▶ What is required: Set down exactly the lines below, from the one containing "Сиси за такое решение." through the final line, and include no others.

▶ Source records:
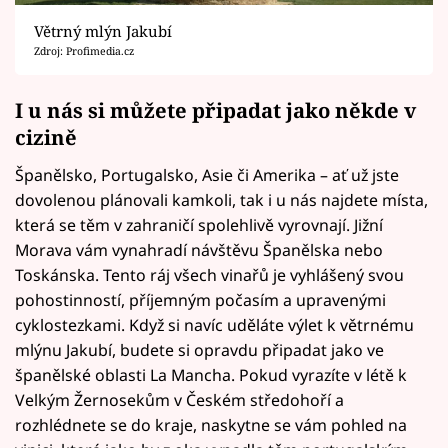
Větrný mlýn Jakubí
Zdroj: Profimedia.cz
I u nás si můžete připadat jako někde v
cizině
Španělsko, Portugalsko, Asie či Amerika – ať už jste
dovolenou plánovali kamkoli, tak i u nás najdete místa,
která se těm v zahraničí spolehlivě vyrovnají. Jižní
Morava vám vynahradí návštěvu Španělska nebo
Toskánska. Tento ráj všech vinařů je vyhlášený svou
pohostinností, příjemným počasím a upravenými
cyklostezkami. Když si navíc uděláte výlet k větrnému
mlýnu Jakubí, budete si opravdu připadat jako ve
španělské oblasti La Mancha. Pokud vyrazíte v létě k
Velkým Žernosekům v Českém středohoří a
rozhlédnete se do kraje, naskytne se vám pohled na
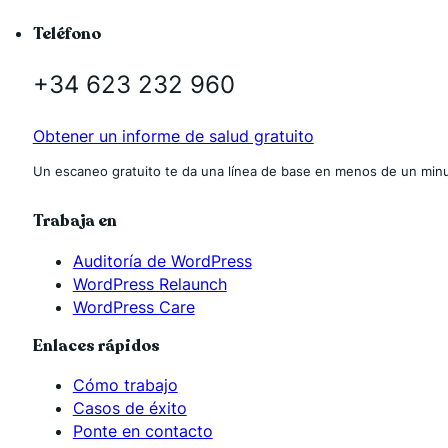
Teléfono
+34 623 232 960
Obtener un informe de salud gratuito
Un escaneo gratuito te da una línea de base en menos de un minu
Trabaja en
Auditoría de WordPress
WordPress Relaunch
WordPress Care
Enlaces rápidos
Cómo trabajo
Casos de éxito
Ponte en contacto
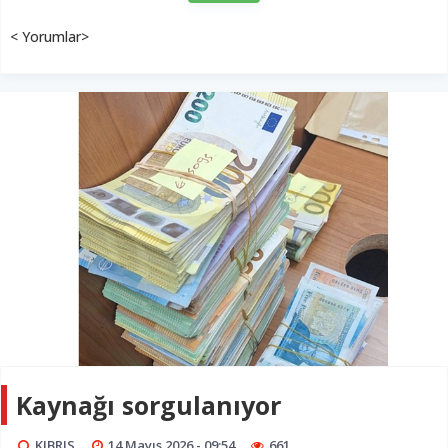
< Yorumlar>
Kaynağı sorgulanıyor
KIBRIS
14 Mayıs 2026 - 09:54
661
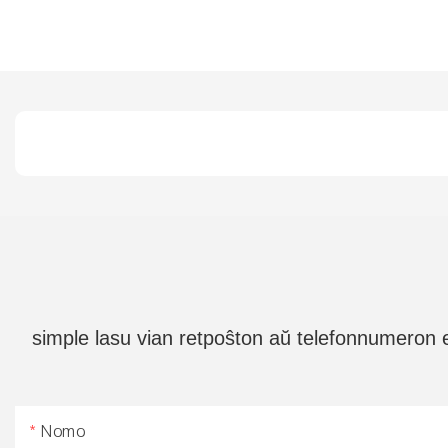
simple lasu vian retpoŝton aŭ telefonnumeron e
Nomo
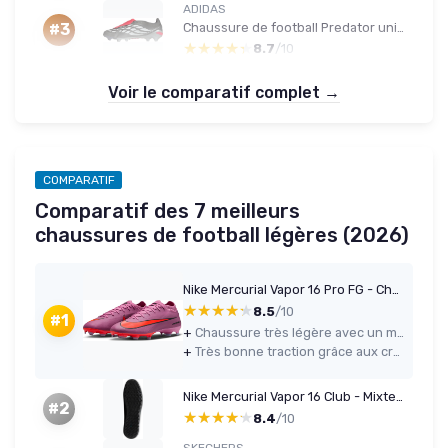
ADIDAS
Chaussure de football Predator unisexe – terrain souple – 44 EU – gris argenté
#3
★★★★★
★★★★★
8.7
/10
Voir le comparatif complet →
COMPARATIF
Comparatif des 7 meilleurs
chaussures de football légères (2026)
Nike Mercurial Vapor 16 Pro FG - Chaussure de football homme (44 EU)
★★★★★
★★★★★
8.5
/10
#1
+
Chaussure très légère avec un maintien serré, idéale pour les joueurs rapides
+
Très bonne traction grâce aux crampons agressifs, efficace sur terrain sec à légèrement gras
Nike Mercurial Vapor 16 Club - Mixte - 37,5 EU - Noir
#2
★★★★★
★★★★★
8.4
/10
SKECHERS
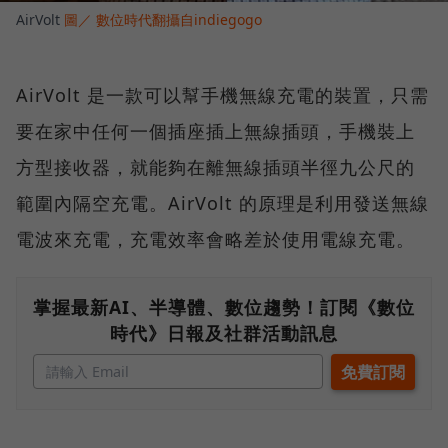
AirVolt
圖／ 數位時代翻攝自indiegogo
AirVolt 是一款可以幫手機無線充電的裝置，只需
要在家中任何一個插座插上無線插頭，手機裝上
方型接收器，就能夠在離無線插頭半徑九公尺的
範圍內隔空充電。AirVolt 的原理是利用發送無線
電波來充電，充電效率會略差於使用電線充電。
掌握最新AI、半導體、數位趨勢！訂閱《數位
時代》日報及社群活動訊息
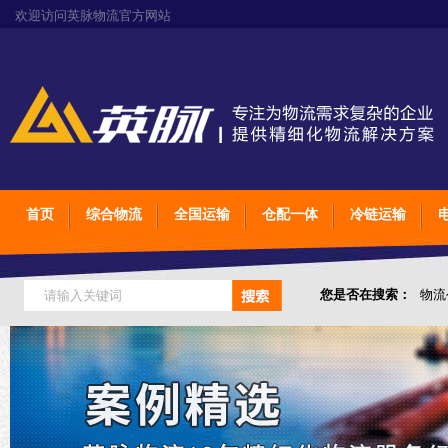
欢迎访问英脉物流官方网站
首页
综合物流
全国运输
仓配一体
冷链运输
您是否在搜索：
物流
仓储综合专业定制物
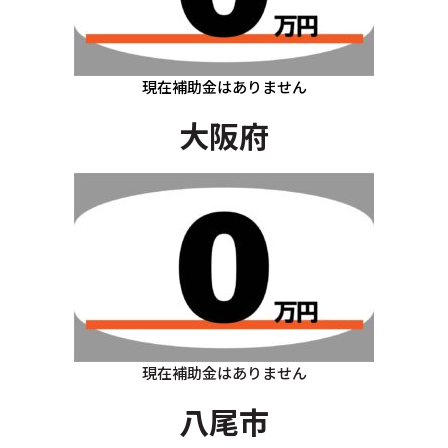
現在補助金はありません
大阪府
現在補助金はありません
八尾市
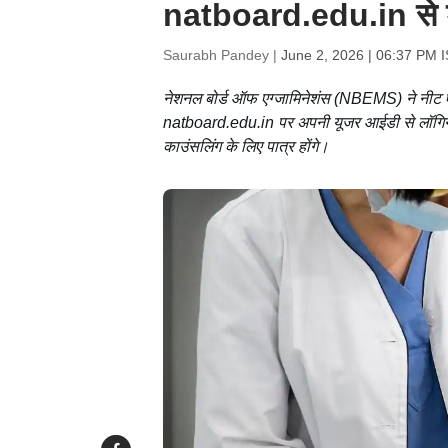
natboard.edu.in से डा
Saurabh Pandey |
June 2, 2026 | 06:37 PM 
नेशनल बोर्ड ऑफ एग्जामिनेशंस (NBEMS) ने नीट 
natboard.edu.in पर अपनी यूजर आईडी से लॉगिन
काउंसलिंग के लिए पात्र होंगे।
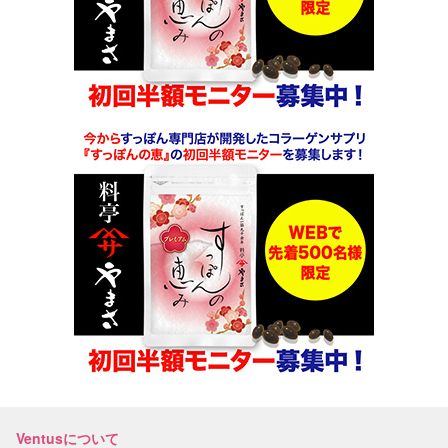
Ventusについて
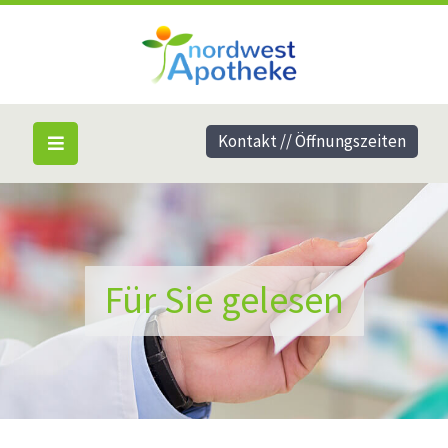
Kontakt // Öffnungszeiten
Für Sie gelesen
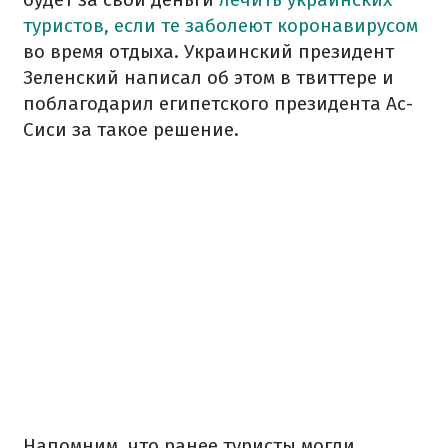
туристов, если те заболеют коронавирусом
во время отдыха. Украинский президент
Зеленский написал об этом в твиттере и
поблагодарил египетского президента Ас-
Сиси за такое решение.
Напомним, что ранее туристы могли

▶ Result for this exercise:
Сиси за такое решение.
Напомним, что ранее туристы могли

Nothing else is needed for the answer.